- Born: Cara Aisling Augustenborg April 12, 1978 (age 48) Germany
- Other name: 'The Verdant Yank'
- Citizenship: United States Ireland
- Education: University of California, Los Angeles
- Known for: Founded Impact Research Management
- Spouse: Mark Hughes ​(divorced)​
- Scientific career
- Fields: Environmental science
- Workplaces: University College Dublin
- Thesis: Nitrogen recycling for the sustainability of Irish agriculture (2007)
- Doctoral advisor: Irwin Suffet
- Website: www.caraaugustenborg.com

= Cara Augustenborg =

Irish and American environmental scientist

Cara Aisling Augustenborg (born 1978) is an American and Irish environmental scientist, media pundit, assistant professor at University College Dublin and a member of Ireland's Climate Change Advisory Council and President Michael D. Higgins' Council of State.

==Early life and education==
Augustenborg was born in 1978 in Germany where her father, who has Danish ancestry, was stationed as a United States Air Force fighter pilot; her mother is from County Kerry, Ireland. In her childhood she lived in Pennsylvania, Saudi Arabia and New Orleans before the family settled near the Hanford Site, a nuclear power plant in Washington state, United States, where she attended high school. She has a BSc in biochemistry from the University of Washington and an MSc in Environmental Health Sciences and Ph.D. in Environmental Science and Engineering from University of California, Los Angeles. Her 2007 dissertation was titled Nitrogen recycling for the sustainability of Irish agriculture. Irwin Suffet was her committee chair.

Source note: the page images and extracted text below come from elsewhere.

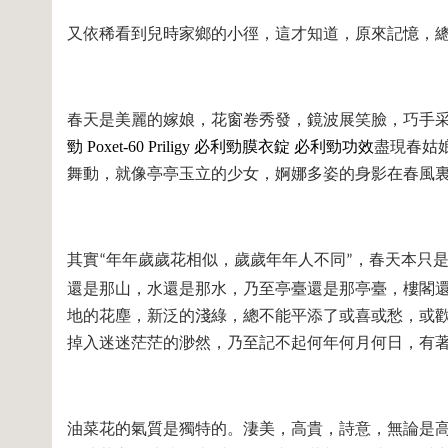
又依稀看到兒時家鄉的小徑，這才知道，原來記憶，
春天是美麗的嫁娘，花窗卷秀發，鏡波展笑臉，巧手
勁
Poxet-60
Priligy
必利勁膜衣錠
必利勁功效
盡現春姑
舞動，就像亭亭玉立的少女，婀娜多姿的身影在春風
其實
年年歲歲花相似，歲歲年年人不同
，春天本只
“
”
還是那山，水還是那水，乃至亭臺還是那亭臺，樓閣
地的花塵，新泛的淺綠，總不能平添了或喜或愁，或
掉入迷迷茫茫的渺然，乃至記不起何年何月何日，有
油菜花的氣質是獨特的。淒美，高貴，詩意，無論是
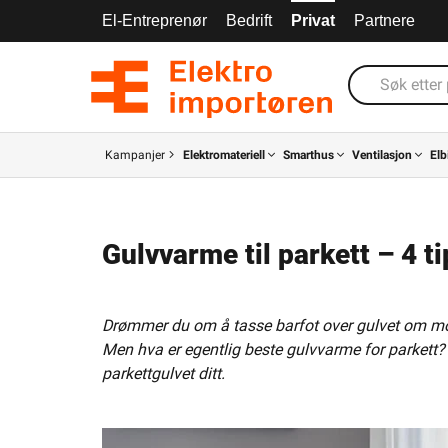
El-Entreprenør
Bedrift
Privat
Partnere
Kampanjer
Elektromateriell
Smarthus
Ventilasjon
Elb
Gulvvarme til parkett – 4 t
Drømmer du om å tasse barfot over gulvet om morge
Men hva er egentlig beste gulvvarme for parkett? 
parkettgulvet ditt.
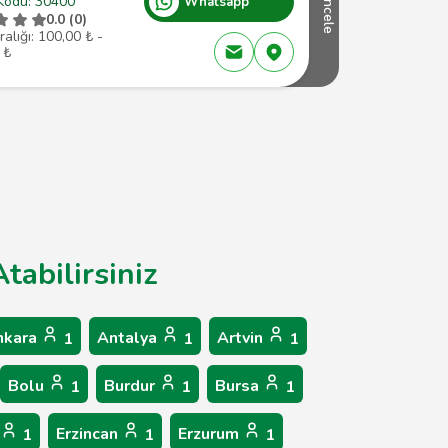
Kodu: 30400
Whatsapp
İncele
0.0 (0)
ralığı: 100,00 ₺ -
 ₺
tabilirsiniz
nkara
Antalya
Artvin
1
1
1
Bolu
Burdur
Bursa
1
1
1
Erzincan
Erzurum
1
1
1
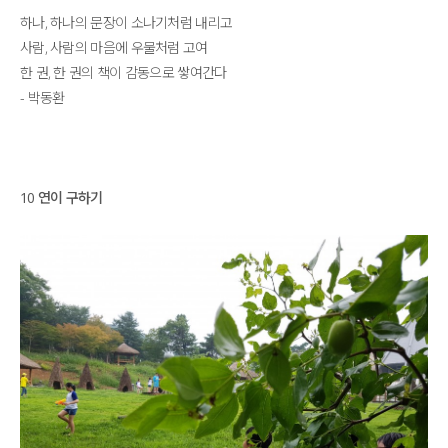
하나, 하나의 문장이 소나기처럼 내리고
사람, 사람의 마음에 우물처럼 고여
한 권, 한 권의 책이 감동으로 쌓여간다
- 박동환
10 연이 구하기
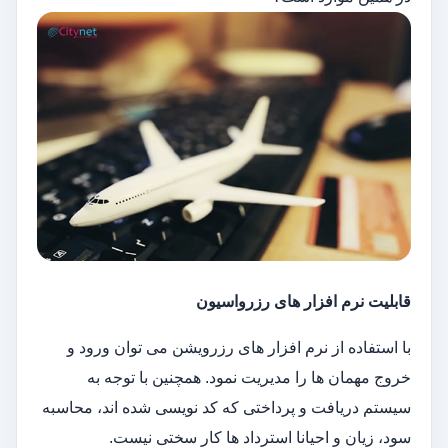
قابلیت نرم افزار های رزرواسیون
با استفاده از نرم افزار های رزرویشن می توان ورود و
خروج مهمان ها را مدیریت نمود. همچنین با توجه به
سیستم دریافت و پرداختی که کد نویسی شده اند، محاسبه
سود، زیان و احیانا استرداد ها کار سختی نیست.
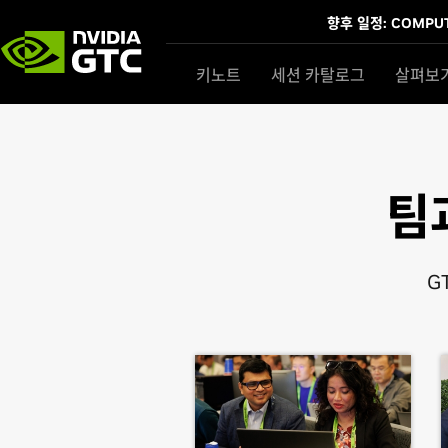
향후 일정: COMPUT
키노트
세션 카탈로그
살펴보
팀
G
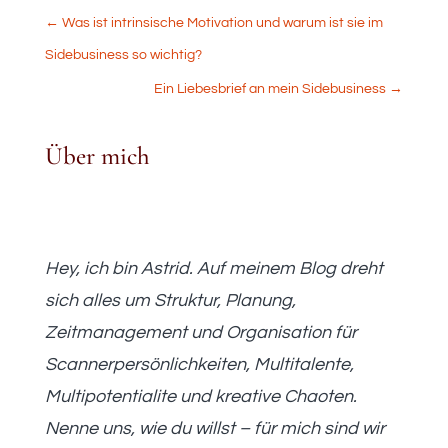
←
Was ist intrinsische Motivation und warum ist sie im
Sidebusiness so wichtig?
Ein Liebesbrief an mein Sidebusiness
→
Über mich
Hey, ich bin Astrid. Auf meinem Blog dreht
sich alles um Struktur, Planung,
Zeitmanagement und Organisation für
Scannerpersönlichkeiten, Multitalente,
Multipotentialite und kreative Chaoten.
Nenne uns, wie du willst – für mich sind wir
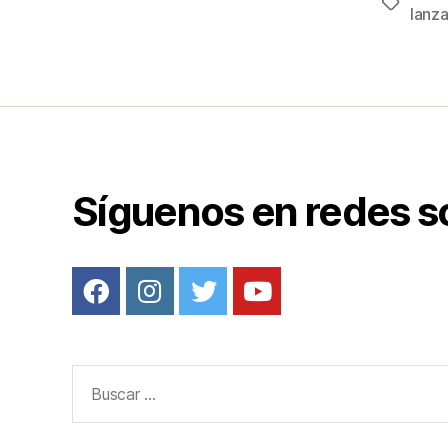
Etiqueta
e
lanz
b
o
o
k
Síguenos en redes s
Buscar:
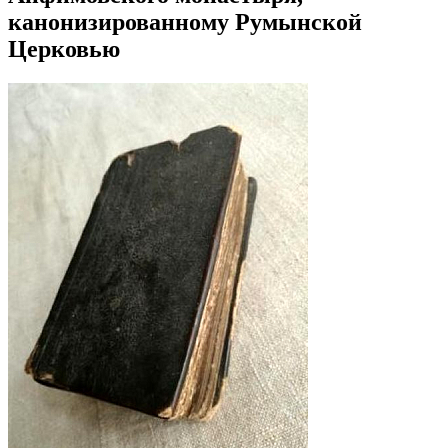
канонизированному Румынской
Церковью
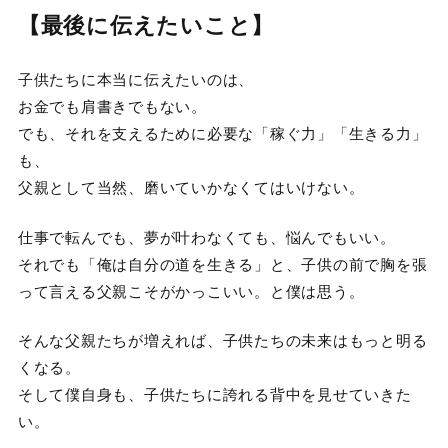
【最後に伝えたいこと】
子供たちに本当に伝えたいのは、
お金でも肩書きでもない。
でも、それを支えるために必要な「稼ぐ力」「生きる力」
も、
父親として当然、磨いていかなくてはいけない。
仕事で転んでも、夢が叶わなくても、悩んでもいい。
それでも「俺は自分の道を生きる」と、子供の前で胸を張
って言える父親こそがかっこいい。と僕は思う。
そんな父親たちが増えれば、子供たちの未来はもっと明る
くなる。
そして僕自身も、子供たちに誇れる背中を見せていきた
い。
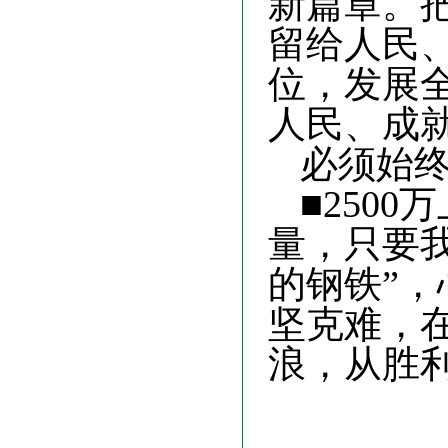
新篇章。
留给人民
位，发展
人民、成
必须始
■250
量，只要
的钢铁”
坚克难，
浪，从胜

She moved to Ireland in 2003 with a Fulbright Scholarship to do research at Teagasc in County Wexford, and in 2007 moved to do post-doctoral research at Trinity College Dublin's School of Business and University College Dublin's School of Agriculture. She has both Irish and American citizenship.

==Career==

Since 2011 Augustenborg has led her own consultancy company, Impact Research Management, based in Bray.

In 2014, Augustenborg was an unsuccessful candidate for the Green Party in Irish local elections.

Augustenborg was chair of Friends of the Earth Europe from 2015 to 2019, and of Friends of the Earth Ireland from 2015 to 2017.

Augustenborg is an assistant professor in landscape studies and environmental policy in the school of architecture, planning and environmental policy at University College Dublin, appointed in 2021.

In 2019, she was appointed by Michael D. Higgins as one of the seven presidential nominees on the Irish Council of State, a body which advises the president. In 2021 she was appointed by Eamon Ryan to the Climate Change Advisory Council.

She writes a blog as "The Verdant Yank", which was awarded "Best Irish Current Affairs and Politics blog" in the 2016 Littlewoods Ireland Blog Awards. She hosts a weekly podcast "Down To Earth" on Newstalk.

She was named as "Woman of Influence" in the 2020 Irish Women's Awards.

==Personal life==
Augustenborg was married to Irishman Mark Hughes but the marriage ended in 2016. She lives in Bray, County Wicklow, and has one child. She has said that "If I could change one thing in our society, I would take over the airwaves for a week of non- stop climate content." and that the best advice ever given to her was "Good enough is good enough".